Air conditioning "revolution" hits a milestone

(CBS News)  Exactly 110 years ago today,  a five-story brick factory in Brooklyn, N.Y.,  became the world's first air conditioned building.

Historian Eric Schultz says it was "the start of a revolution." According to Schultz, engineer Willis Carrier struck upon the idea of a central air cooling system to help improve production at an on site publishing company.

"The paper was curling at the edges," Schultz said. "It wasn't going into the feeder properly. Sometimes they had to shut down machines for a couple of days."

The Brooklyn building sat above a natural spring. Carrier's system of blowing air over the cold water piped into the basement of the printing press became a basic building block of modern air conditioning.

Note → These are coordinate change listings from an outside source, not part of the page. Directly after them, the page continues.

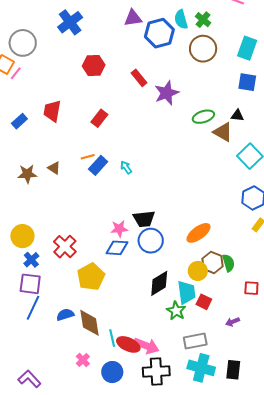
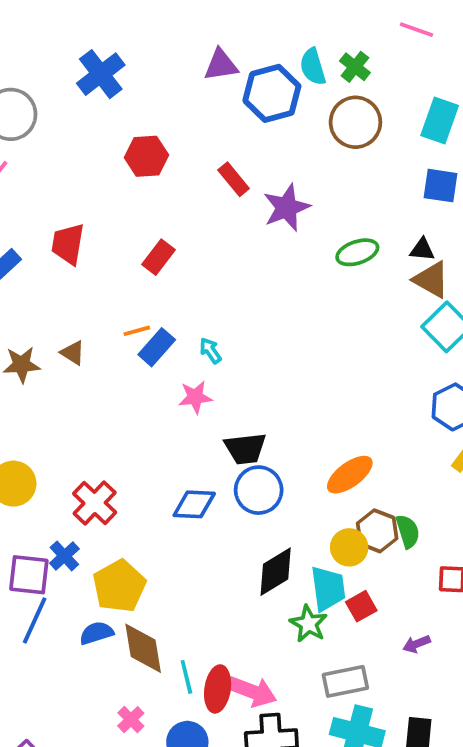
brown triangle: (223, 132) -> (431, 280), moved
pink star: (119, 229) -> (195, 397), moved
blue cross: (31, 260) -> (64, 556), moved
yellow pentagon: (91, 277) -> (119, 586), moved
red square: (204, 302) -> (361, 606), turned 35
red ellipse: (128, 344) -> (218, 689), turned 75

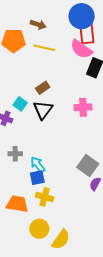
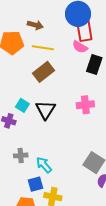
pink semicircle: (81, 49) -> (80, 47), size x0.7
brown rectangle: (43, 88) -> (44, 72), moved, size x1.5
blue square: (37, 178) -> (35, 184), moved

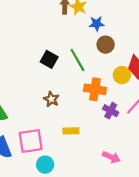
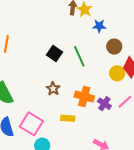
brown circle: (106, 45) -> (114, 47), moved
orange cross: (95, 89) -> (84, 97), moved
pink square: (31, 141) -> (31, 124), turned 35

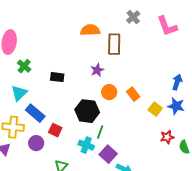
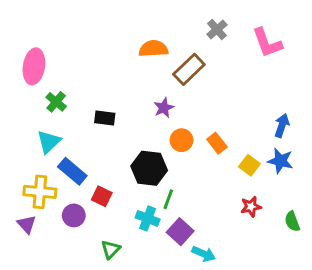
brown rectangle: (114, 44) -> (189, 69), turned 45
red star: (167, 137) -> (251, 207), moved

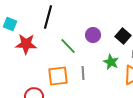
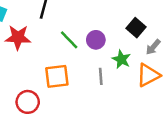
purple circle: (93, 35) -> (96, 40), moved
gray line: (83, 73) -> (101, 76), moved

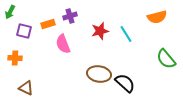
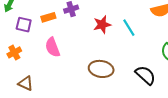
pink semicircle: (63, 44) -> (53, 47), moved
orange cross: (15, 58) -> (14, 52), turned -32
black semicircle: (125, 83) -> (145, 75), moved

Twenty years later and at a cost of $100,000, Carrier brought his weather-maker to the movie house. Schultz said modern air conditioning was launched in 1925 in the Rivoli Theatre on Broadway. It was, he said, "a sensation."

From skyscrapers in Manhattan, to four-family homes in suburbs like Levittown, Long Island - a whole new world of cool opened up as residential air conditioning hit the mainstream. In 1955 one in every 22 American homes had air conditioning. By 1960 that number had jumped to one in five.

The National Academy of Engineering named air conditioning among the Top 10 inventions of the 20th century. 

But what happens when we can't keep our cool? In June, record-breaking temperatures contributed to the hottest twelve-month period our nation has experienced since 1895. With well over 100 million air conditioned households tapping into the grid in the U.S. alone, experts warn that our addiction to cool and the short term comfort it provides may not always be sustainable. This was the case in 2003, when the entire Northeast went dark.

"People who considered it a luxury, now consider it a necessity," Schultz said.